*Exercise*:
Your job is to print, exactly, the lines in the data below from the line with "pour interventions rapides" through the line with "Kişisel Veriler Politikası", both included, and to omit any picture.

*Transcribed page contents*:
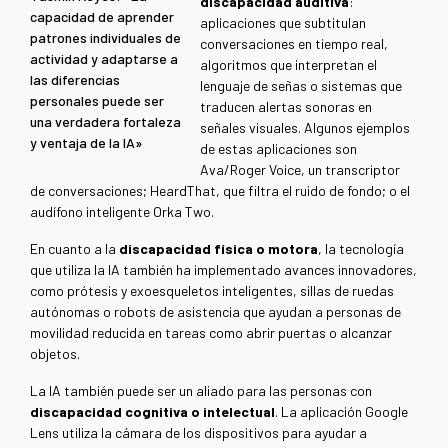
discapacidad auditiva
:
capacidad de aprender
aplicaciones
que subtitulan
patrones individuales de
conversaciones en tiempo real,
actividad y adaptarse a
algoritmos que interpretan el
las diferencias
lenguaje de señas o sistemas que
personales puede ser
traducen alertas sonoras en
una verdadera fortaleza
señales visuales. Algunos ejemplos
y ventaja de la IA»
de estas aplicaciones son
Ava/Roger Voice, un transcriptor
de conversaciones; HeardThat, que filtra el ruido de fondo; o el
audífono inteligente Orka Two.
En cuanto a la
discapacidad física o motora
, la tecnología
que utiliza la IA también ha implementado avances innovadores,
como prótesis y exoesqueletos inteligentes, sillas de ruedas
autónomas o robots de asistencia que ayudan a personas de
movilidad reducida en tareas como abrir puertas o alcanzar
objetos.
La IA también puede ser un aliado para las personas con
discapacidad cognitiva o intelectual
. La aplicación Google
Lens utiliza la cámara de los dispositivos para ayudar a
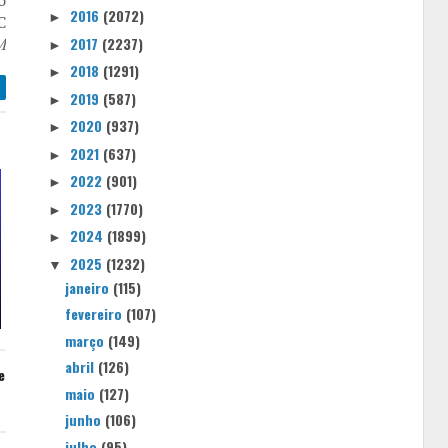
o
2016
(2072)
►
C
2017
(2237)
M
►
2018
(1291)
►
2019
(587)
►
2020
(937)
►
2021
(637)
►
2022
(901)
►
2023
(1770)
►
2024
(1899)
►
2025
(1232)
▼
janeiro
(115)
fevereiro
(107)
março
(149)
abril
(126)
e
maio
(127)
junho
(106)
julho
(95)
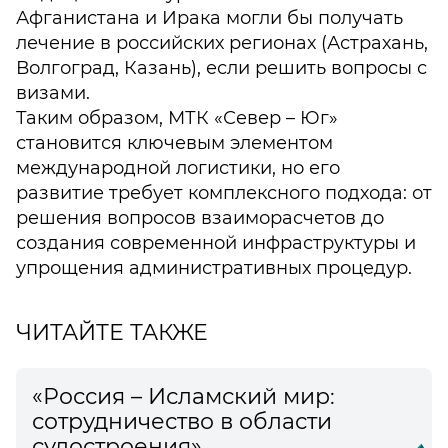
Афганистана и Ирака могли бы получать
лечение в российских регионах (Астрахань,
Волгоград, Казань), если решить вопросы с
визами.
Таким образом, МТК «Север – Юг»
становится ключевым элементом
международной логистики, но его
развитие требует комплексного подхода: от
решения вопросов взаиморасчетов до
создания современной инфраструктуры и
упрощения административных процедур.
ЧИТАЙТЕ ТАКЖЕ
«Россия – Исламский мир:
сотрудничество в области
судостроения»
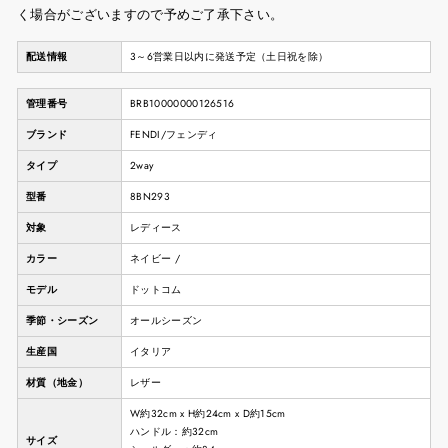
く場合がございますので予めご了承下さい。
配送情報
3～6営業日以内に発送予定（土日祝を除）
管理番号
BRB10000000126516
ブランド
FENDI/フェンディ
タイプ
2way
型番
8BN293
対象
レディース
カラー
ネイビー /
モデル
ドットコム
季節・シーズン
オールシーズン
生産国
イタリア
材質（地金）
レザー
W約32cm x H約24cm x D約15cm
ハンドル：約32cm
サイズ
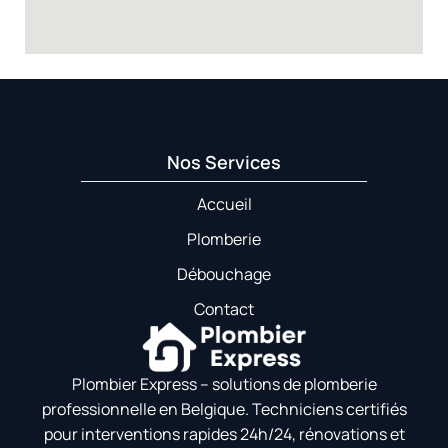
Nos Services
Accueil
Plomberie
Débouchage
Contact
Plombier Express – solutions de plomberie
professionnelle en Belgique. Techniciens certifiés
pour interventions rapides 24h/24, rénovations et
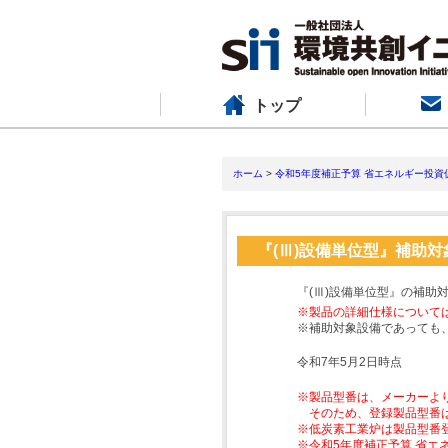
トップ
ホーム
>
令和5年度補正予算 省エネルギー投資
『(Ⅲ)設備単位型』補助
『(Ⅲ)設備単位型』の補助
※製品の詳細仕様について
※補助対象設備であっても
令和7年5月2日時点
※製品型番は、メーカーよ
そのため、登録製品型番
※低炭素工業炉は製品型番
※令和5年度補正予算 省エ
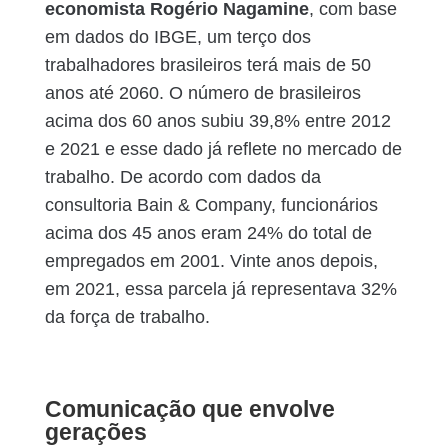
economista Rogério Nagamine
, com base
em dados do IBGE, um terço dos
trabalhadores brasileiros terá mais de 50
anos até 2060. O número de brasileiros
acima dos 60 anos subiu 39,8% entre 2012
e 2021 e esse dado já reflete no mercado de
trabalho. De acordo com dados da
consultoria Bain & Company, funcionários
acima dos 45 anos eram 24% do total de
empregados em 2001. Vinte anos depois,
em 2021, essa parcela já representava 32%
da força de trabalho.
Comunicação que envolve
gerações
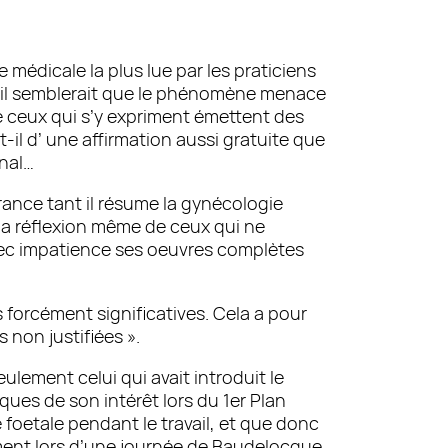
médicale la plus lue par les praticiens
… il semblerait que le phénomène menace
e ceux qui s’y expriment émettent des
it-il d’ une affirmation aussi gratuite que
rnal…
nce tant il résume la gynécologie
la réflexion même de ceux qui ne
avec impatience ses oeuvres complètes
 forcément significatives. Cela a pour
non justifiées ».
eulement celui qui avait introduit le
ues de son intérêt lors du 1er Plan
ance foetale pendant le travail, et que donc
ent lors d’une journée de Baudelocque,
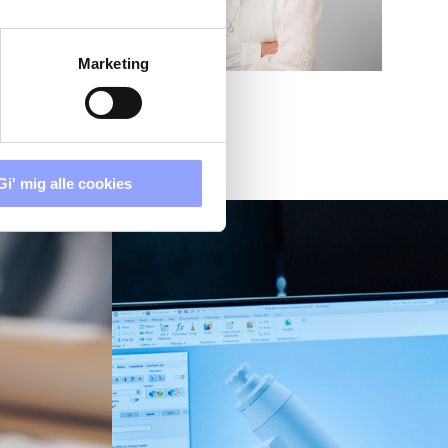
Marketing
Gi' mig alle cookies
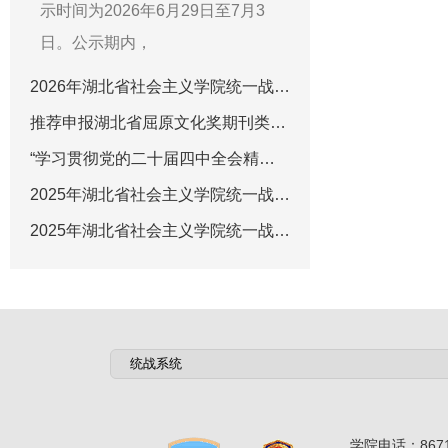
示时间为2026年6月29日至7月3
日。公示期内，
2026年湖北省社会主义学院统一战线智库课题招标公告
推荐申报湖北省屈原文化奖期刊类出版奖公示
“学习贯彻党的二十届四中全会精神”专栏征稿启事
2025年湖北省社会主义学院统一战线智库招标课题立项名单公示
2025年湖北省社会主义学院统一战线智库课题招标公告
学院电话：8671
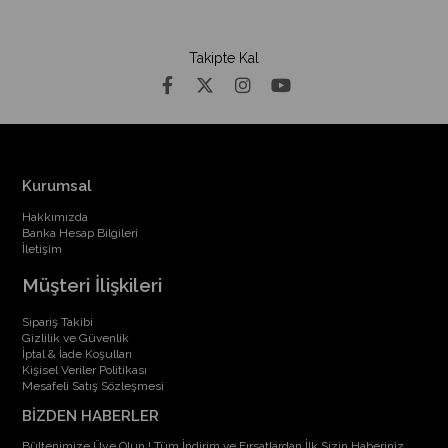
Takipte Kal
Kurumsal
Hakkımızda
Banka Hesap Bilgileri
İletişim
Müşteri İlişkileri
Sipariş Takibi
Gizlilik ve Güvenlik
İptal & İade Koşulları
Kişisel Veriler Politikası
Mesafeli Satış Sözleşmesi
BİZDEN HABERLER
Bültenimize Üye Olun ! Tüm İndirim ve Fırsatlardan İlk Sizin Haberiniz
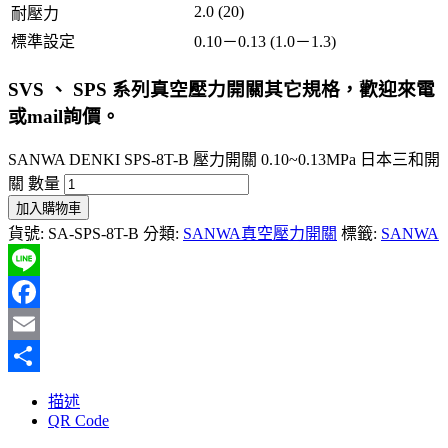
2.0 (20)
耐壓力
標準設定
0.10－0.13 (1.0－1.3)
SVS 、 SPS 系列真空壓力開關其它規格，歡迎來電
或mail詢價。
SANWA DENKI SPS-8T-B 壓力開關 0.10~0.13MPa 日本三和開
關 數量
加入購物車
貨號:
SA-SPS-8T-B
分類:
SANWA真空壓力開關
標籤:
SANWA
Line
Facebook
Email
分
描述
享
QR Code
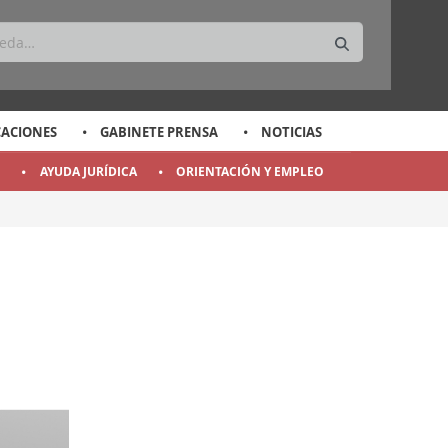
CACIONES
GABINETE PRENSA
NOTICIAS
O
AYUDA JURÍDICA
ORIENTACIÓN Y EMPLEO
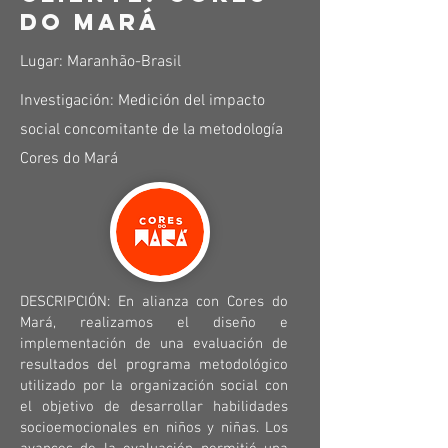
do Mará
Lugar: Maranhão-Brasil
Investigación: Medición del impacto
social concomitante de la metodología
Cores do Mará
DESCRIPCIÓN: En alianza con Cores do
Mará, realizamos el diseño e
implementación de una evaluación de
resultados del programa metodológico
utilizado por la organización social con
el objetivo de desarrollar habilidades
socioemocionales en niños y niñas. Los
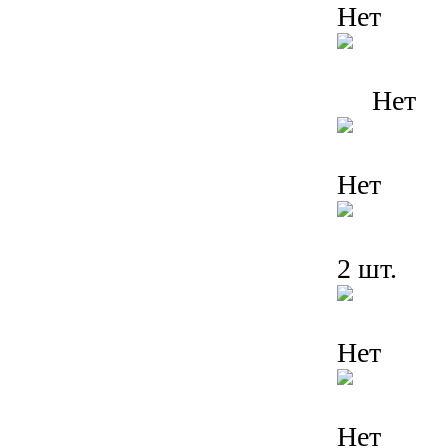
Нет
Нет
Нет
2 шт.
Нет
Нет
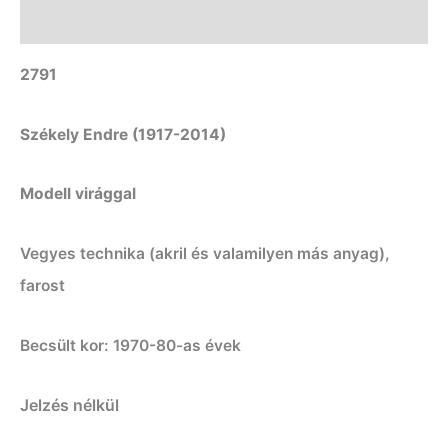
További információk
2791
Székely Endre (1917-2014)
Modell virággal
Vegyes technika (akril és valamilyen más anyag),
farost
Becsült kor: 1970-80-as évek
Jelzés nélkül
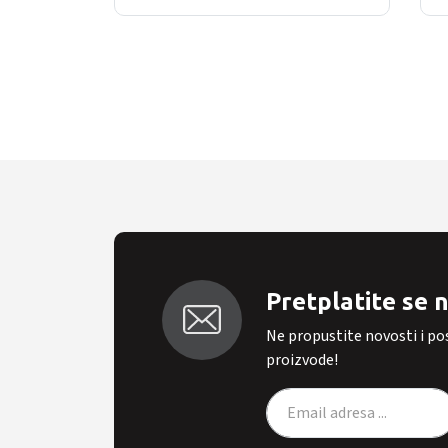
Pretplatite se 
Ne propustite novosti i p
proizvode!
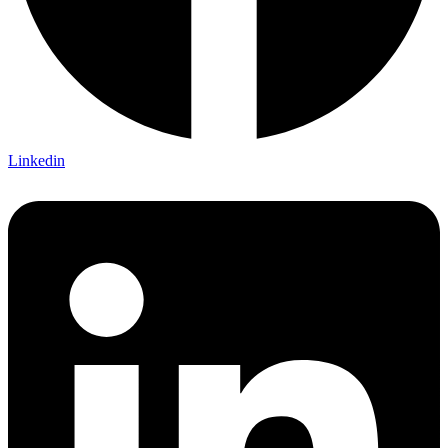
Linkedin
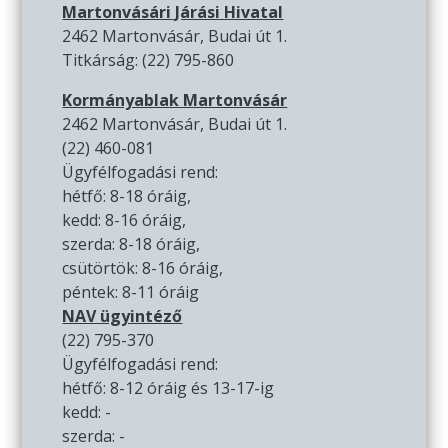
Martonvásári Járási Hivatal
2462 Martonvásár, Budai út 1.
Titkárság: (22) 795-860
Kormányablak Martonvásár
2462 Martonvásár, Budai út 1.
(22) 460-081
Ügyfélfogadási rend:
hétfő: 8-18 óráig,
kedd: 8-16 óráig,
szerda: 8-18 óráig,
csütörtök: 8-16 óráig,
péntek: 8-11 óráig
NAV ügyintéző
(22) 795-370
Ügyfélfogadási rend:
hétfő: 8-12 óráig és 13-17-ig
kedd: -
szerda: -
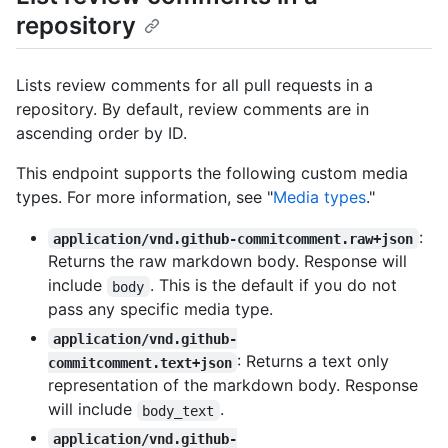
repository
Lists review comments for all pull requests in a
repository. By default, review comments are in
ascending order by ID.
This endpoint supports the following custom media
types. For more information, see "
Media types
."
:
application/vnd.github-commitcomment.raw+json
Returns the raw markdown body. Response will
include
. This is the default if you do not
body
pass any specific media type.
application/vnd.github-
: Returns a text only
commitcomment.text+json
representation of the markdown body. Response
will include
.
body_text
application/vnd.github-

*Task output*:
pour interventions rapides 24h/24, rénovations et
トップ
ホーム
>
令和5年度補正予算 省エネルギー投資
『(Ⅲ)設備単位型』補助
『(Ⅲ)設備単位型』の補助
※製品の詳細仕様について
※補助対象設備であっても
令和7年5月2日時点
※製品型番は、メーカーよ
そのため、登録製品型番
※低炭素工業炉は製品型番
※令和5年度補正予算 省エ
economista Rogério Nagamine
, com base
em dados do IBGE, um terço dos
trabalhadores brasileiros terá mais de 50
anos até 2060. O número de brasileiros
acima dos 60 anos subiu 39,8% entre 2012
e 2021 e esse dado já reflete no mercado de
trabalho. De acordo com dados da
consultoria Bain & Company, funcionários
acima dos 45 anos eram 24% do total de
empregados em 2001. Vinte anos depois,
em 2021, essa parcela já representava 32%
da força de trabalho.
Comunicação que envolve
gerações
médicale la plus lue par les praticiens
… il semblerait que le phénomène menace
e ceux qui s’y expriment émettent des
it-il d’ une affirmation aussi gratuite que
rnal…
nce tant il résume la gynécologie
la réflexion même de ceux qui ne
avec impatience ses oeuvres complètes
 forcément significatives. Cela a pour
non justifiées ».
eulement celui qui avait introduit le
ues de son intérêt lors du 1er Plan
ance foetale pendant le travail, et que donc
ent lors d’une journée de Baudelocque,
Marketing
Gi' mig alle cookies
示时间为2026年6月29日至7月3
日。公示期内，
2026年湖北省社会主义学院统一战线智库课题招标公告
推荐申报湖北省屈原文化奖期刊类出版奖公示
“学习贯彻党的二十届四中全会精神”专栏征稿启事
2025年湖北省社会主义学院统一战线智库招标课题立项名单公示
2025年湖北省社会主义学院统一战线智库课题招标公告
学院电话：8671
Takipte Kal
Kurumsal
Hakkımızda
Banka Hesap Bilgileri
İletişim
Müşteri İlişkileri
Sipariş Takibi
Gizlilik ve Güvenlik
İptal & İade Koşulları
Kişisel Veriler Politikası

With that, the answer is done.